(Extracted page text data)
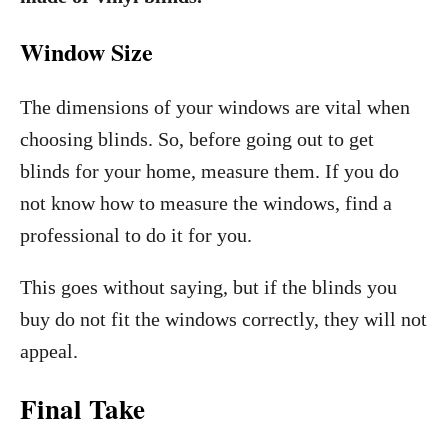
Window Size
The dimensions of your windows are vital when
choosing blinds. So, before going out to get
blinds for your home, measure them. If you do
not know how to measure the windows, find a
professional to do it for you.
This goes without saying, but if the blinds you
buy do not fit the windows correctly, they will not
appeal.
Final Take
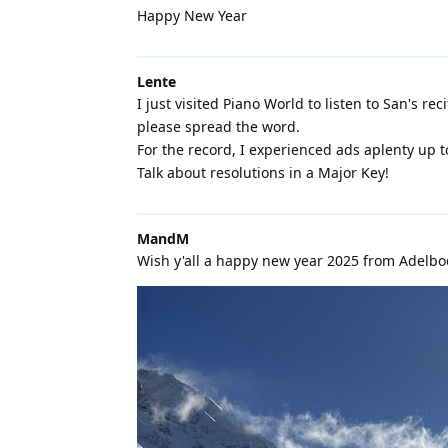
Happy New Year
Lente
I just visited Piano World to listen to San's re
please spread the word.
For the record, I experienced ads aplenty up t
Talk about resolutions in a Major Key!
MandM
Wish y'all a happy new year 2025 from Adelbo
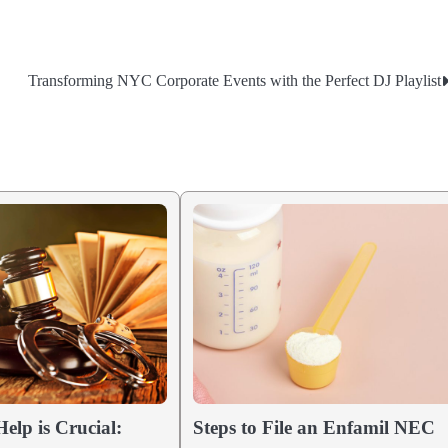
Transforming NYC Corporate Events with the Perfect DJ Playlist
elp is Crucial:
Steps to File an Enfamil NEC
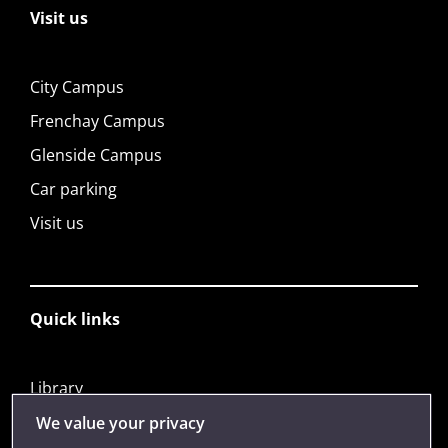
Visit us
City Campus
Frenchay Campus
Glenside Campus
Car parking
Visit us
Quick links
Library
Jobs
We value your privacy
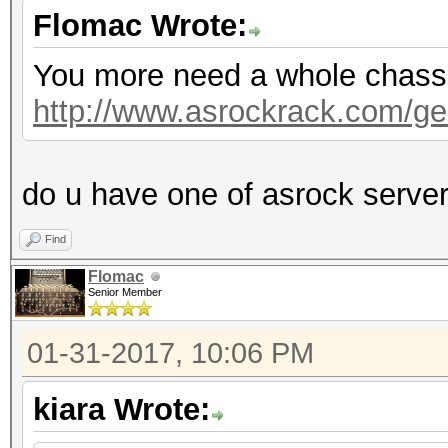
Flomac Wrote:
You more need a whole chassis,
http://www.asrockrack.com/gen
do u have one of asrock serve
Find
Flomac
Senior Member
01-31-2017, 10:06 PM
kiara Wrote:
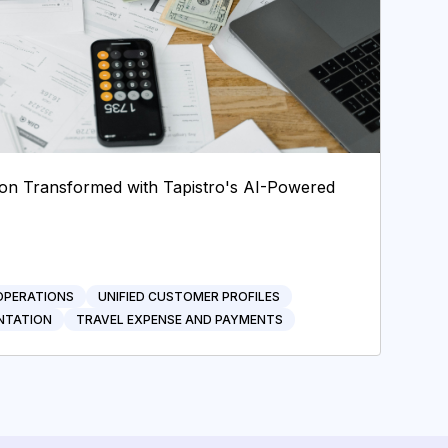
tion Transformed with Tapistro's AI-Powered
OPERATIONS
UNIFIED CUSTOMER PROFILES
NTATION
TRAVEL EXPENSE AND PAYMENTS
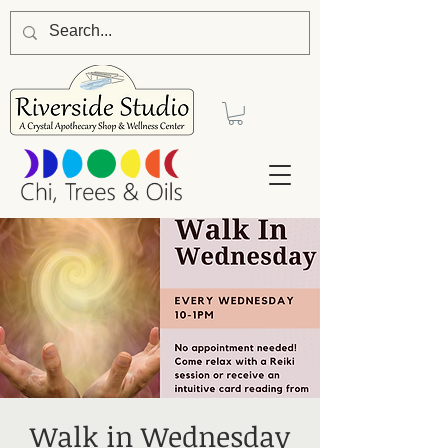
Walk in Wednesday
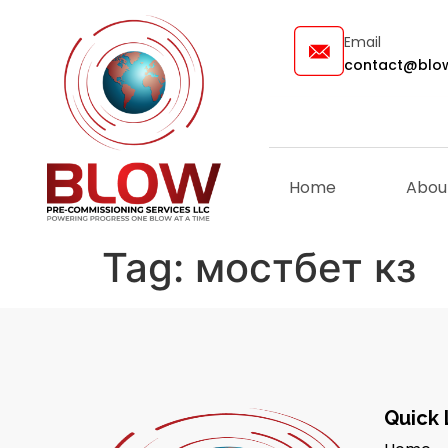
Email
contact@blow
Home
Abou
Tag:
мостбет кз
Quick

- **Task instructions**
Copy the records above from the first line through the line containing "Frenchay Campus", both included, and leave out any pictures.

- **Finished exercise**
Window Size
The dimensions of your windows are vital when
choosing blinds. So, before going out to get
blinds for your home, measure them. If you do
not know how to measure the windows, find a
professional to do it for you.
This goes without saying, but if the blinds you
buy do not fit the windows correctly, they will not
appeal.
Final Take
Happy New Year
Lente
I just visited Piano World to listen to San's re
please spread the word.
For the record, I experienced ads aplenty up t
Talk about resolutions in a Major Key!
MandM
Wish y'all a happy new year 2025 from Adelbo
Transforming NYC Corporate Events with the Perfect DJ Playlist
elp is Crucial:
Steps to File an Enfamil NEC
Visit us
City Campus
Frenchay Campus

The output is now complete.